Task directions: Pull out every line below that contains the word "take".

Source data:
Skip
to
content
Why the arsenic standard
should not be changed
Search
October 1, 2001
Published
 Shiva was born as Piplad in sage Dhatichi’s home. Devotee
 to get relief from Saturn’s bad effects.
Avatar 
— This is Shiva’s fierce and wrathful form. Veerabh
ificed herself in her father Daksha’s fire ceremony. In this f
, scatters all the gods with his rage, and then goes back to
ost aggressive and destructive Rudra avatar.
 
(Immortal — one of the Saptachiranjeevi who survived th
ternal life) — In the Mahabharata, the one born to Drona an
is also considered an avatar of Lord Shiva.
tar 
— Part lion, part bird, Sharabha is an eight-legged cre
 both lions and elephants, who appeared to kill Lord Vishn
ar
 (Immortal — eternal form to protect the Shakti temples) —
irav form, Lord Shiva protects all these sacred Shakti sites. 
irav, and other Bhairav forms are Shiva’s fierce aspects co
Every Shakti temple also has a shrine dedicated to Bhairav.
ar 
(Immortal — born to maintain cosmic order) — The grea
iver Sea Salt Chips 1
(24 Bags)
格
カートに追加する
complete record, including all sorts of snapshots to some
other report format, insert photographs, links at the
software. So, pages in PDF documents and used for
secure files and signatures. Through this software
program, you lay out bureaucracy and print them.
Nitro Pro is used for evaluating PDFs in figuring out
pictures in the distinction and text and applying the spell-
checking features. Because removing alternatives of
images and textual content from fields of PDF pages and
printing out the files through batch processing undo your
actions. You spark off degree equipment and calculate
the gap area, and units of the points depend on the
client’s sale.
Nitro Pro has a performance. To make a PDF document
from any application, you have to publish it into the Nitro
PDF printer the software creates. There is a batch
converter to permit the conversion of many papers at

--

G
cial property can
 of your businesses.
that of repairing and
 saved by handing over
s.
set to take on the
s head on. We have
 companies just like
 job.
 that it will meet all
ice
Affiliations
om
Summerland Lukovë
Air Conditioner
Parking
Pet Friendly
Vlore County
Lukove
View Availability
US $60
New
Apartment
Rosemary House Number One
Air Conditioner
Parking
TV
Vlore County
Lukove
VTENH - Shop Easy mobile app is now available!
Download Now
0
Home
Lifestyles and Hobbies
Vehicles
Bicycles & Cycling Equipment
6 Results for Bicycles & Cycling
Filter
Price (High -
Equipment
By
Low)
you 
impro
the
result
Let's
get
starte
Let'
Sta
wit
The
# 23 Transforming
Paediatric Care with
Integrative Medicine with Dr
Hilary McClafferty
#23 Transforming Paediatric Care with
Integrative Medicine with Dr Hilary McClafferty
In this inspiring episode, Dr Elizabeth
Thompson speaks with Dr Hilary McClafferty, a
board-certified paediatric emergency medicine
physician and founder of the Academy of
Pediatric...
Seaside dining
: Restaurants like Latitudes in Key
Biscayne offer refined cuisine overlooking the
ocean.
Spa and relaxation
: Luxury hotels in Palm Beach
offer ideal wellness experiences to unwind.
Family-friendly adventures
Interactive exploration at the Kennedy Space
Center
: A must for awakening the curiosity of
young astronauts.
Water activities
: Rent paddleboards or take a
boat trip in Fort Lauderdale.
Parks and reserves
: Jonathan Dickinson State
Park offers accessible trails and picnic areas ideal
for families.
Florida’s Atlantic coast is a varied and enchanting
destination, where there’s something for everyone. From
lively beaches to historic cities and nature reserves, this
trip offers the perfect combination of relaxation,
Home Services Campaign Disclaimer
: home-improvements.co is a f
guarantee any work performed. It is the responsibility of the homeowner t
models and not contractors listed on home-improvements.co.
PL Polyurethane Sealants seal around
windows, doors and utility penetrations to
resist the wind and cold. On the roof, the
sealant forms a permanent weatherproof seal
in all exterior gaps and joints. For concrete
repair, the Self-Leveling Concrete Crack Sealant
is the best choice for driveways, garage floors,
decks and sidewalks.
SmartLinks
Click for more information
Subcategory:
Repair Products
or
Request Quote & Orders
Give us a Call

Response below:
set to take on the
: Rent paddleboards or take a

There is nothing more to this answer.